- [What is required]
The copy you give must match the lines from the top of the data through the line containing "[store logo] (185, 94)" exactly, and it must hold no pictures.

- [Task input]
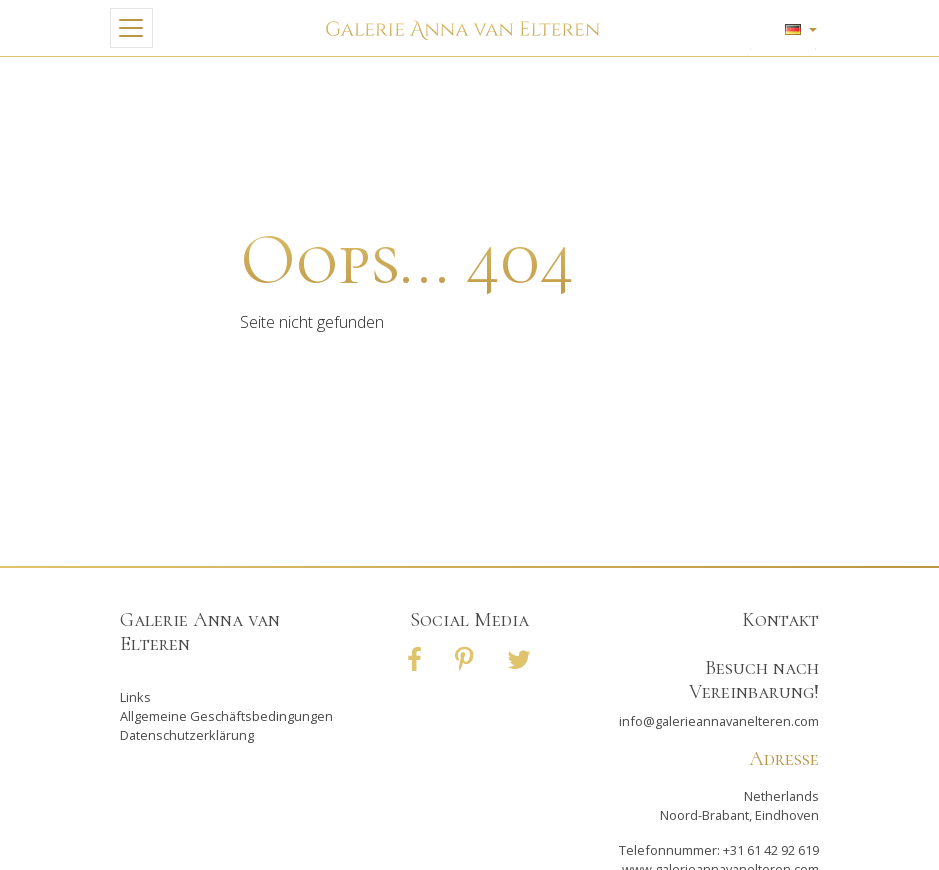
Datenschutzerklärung (187, 735)
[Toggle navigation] (131, 28)
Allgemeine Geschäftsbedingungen (226, 716)
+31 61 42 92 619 (771, 850)
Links (135, 697)
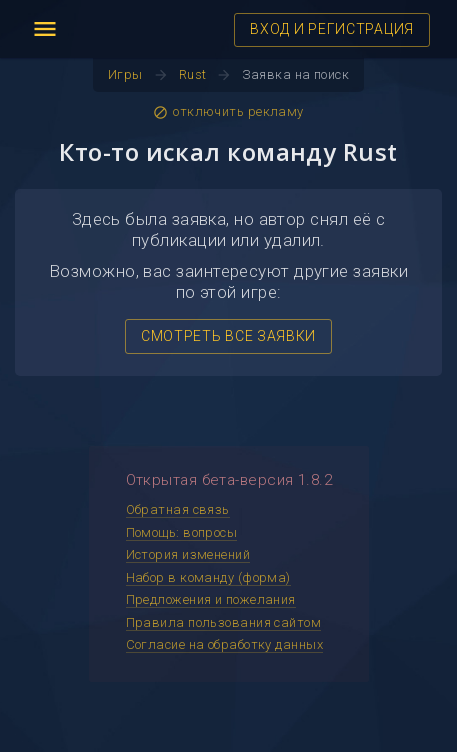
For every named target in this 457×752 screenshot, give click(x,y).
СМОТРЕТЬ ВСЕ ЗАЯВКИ (228, 336)
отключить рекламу (228, 112)
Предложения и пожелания (211, 599)
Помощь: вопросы (182, 532)
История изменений (188, 554)
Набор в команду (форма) (208, 577)
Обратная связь (178, 509)
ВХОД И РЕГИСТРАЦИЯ (332, 29)
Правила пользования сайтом (224, 622)
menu (45, 29)
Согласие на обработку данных (225, 644)
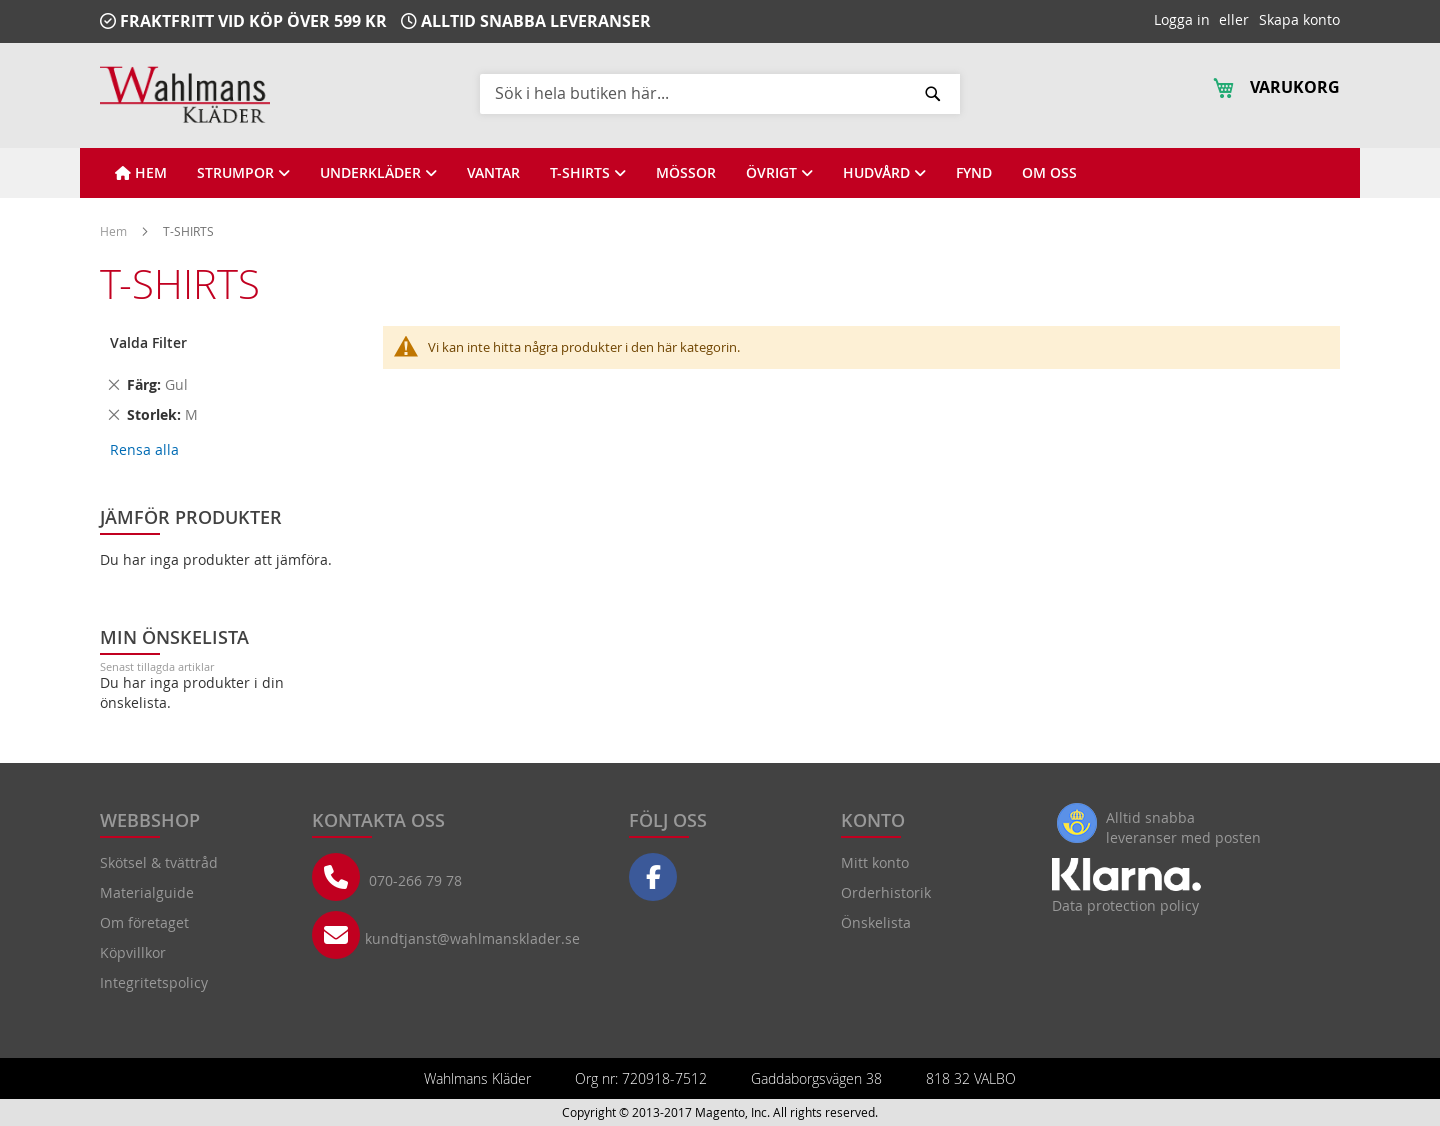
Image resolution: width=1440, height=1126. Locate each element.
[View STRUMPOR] (243, 173)
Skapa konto (1299, 19)
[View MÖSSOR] (686, 173)
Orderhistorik (886, 892)
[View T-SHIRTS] (588, 173)
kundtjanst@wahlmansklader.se (472, 938)
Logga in (1182, 19)
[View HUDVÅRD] (884, 173)
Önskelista (876, 922)
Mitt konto (875, 862)
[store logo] (185, 94)
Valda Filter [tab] (148, 342)
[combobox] (720, 93)
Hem (115, 231)
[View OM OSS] (1049, 173)
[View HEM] (141, 173)
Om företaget (144, 922)
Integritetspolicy (154, 982)
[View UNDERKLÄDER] (378, 173)
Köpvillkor (133, 952)
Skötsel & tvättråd (159, 862)
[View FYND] (974, 173)
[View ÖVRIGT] (779, 173)
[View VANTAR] (493, 173)
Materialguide (147, 892)
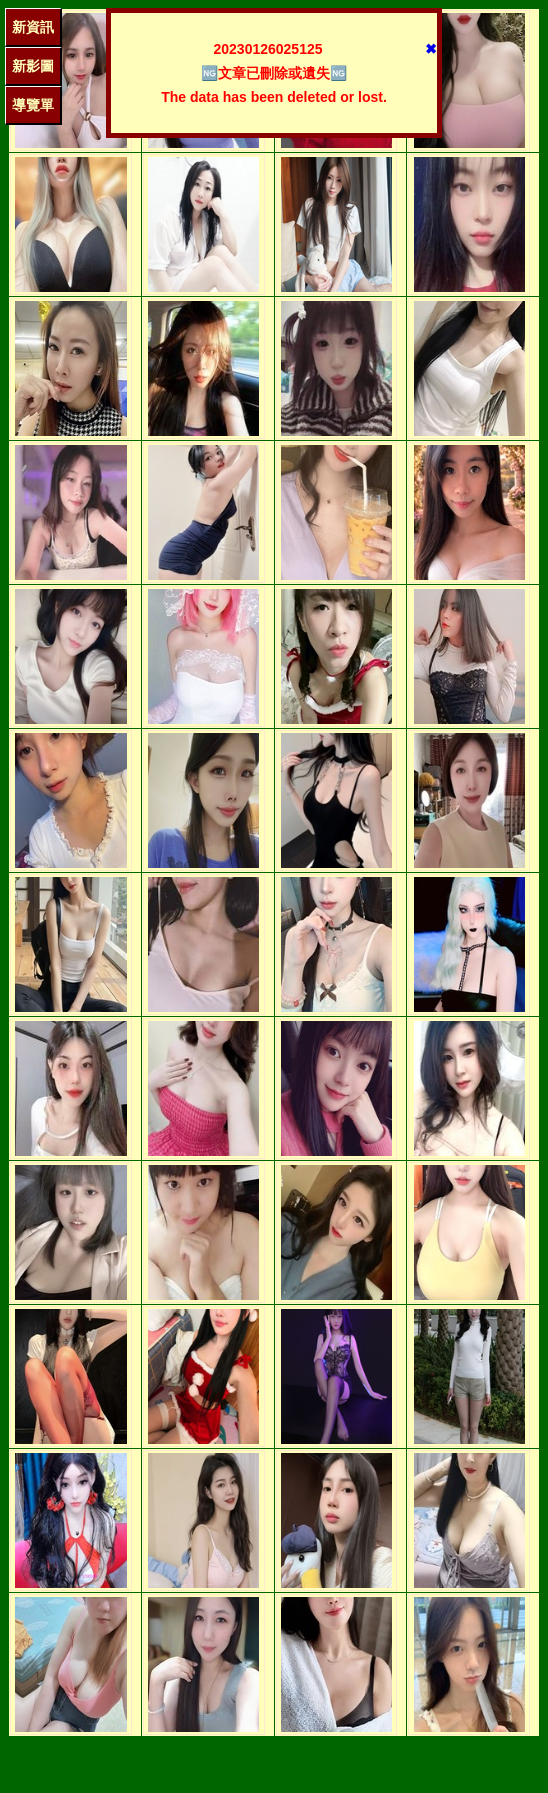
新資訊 (33, 27)
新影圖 (33, 66)
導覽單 (33, 105)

- [Exercise result]
Datenschutzerklärung (187, 735)
[Toggle navigation] (131, 28)
Allgemeine Geschäftsbedingungen (226, 716)
+31 61 42 92 619 (771, 850)
Links (135, 697)
For every named target in this 457×752 screenshot, give click(x,y).
СМОТРЕТЬ ВСЕ ЗАЯВКИ (228, 336)
отключить рекламу (228, 112)
Предложения и пожелания (211, 599)
Помощь: вопросы (182, 532)
История изменений (188, 554)
Набор в команду (форма) (208, 577)
Обратная связь (178, 509)
ВХОД И РЕГИСТРАЦИЯ (332, 29)
Правила пользования сайтом (224, 622)
menu (45, 29)
Согласие на обработку данных (225, 644)
Image resolution: width=1440, height=1126. Locate each element.
[View STRUMPOR] (243, 173)
Skapa konto (1299, 19)
[View MÖSSOR] (686, 173)
Orderhistorik (886, 892)
[View T-SHIRTS] (588, 173)
kundtjanst@wahlmansklader.se (472, 938)
Logga in (1182, 19)
[View HUDVÅRD] (884, 173)
Önskelista (876, 922)
Mitt konto (875, 862)
[store logo] (185, 94)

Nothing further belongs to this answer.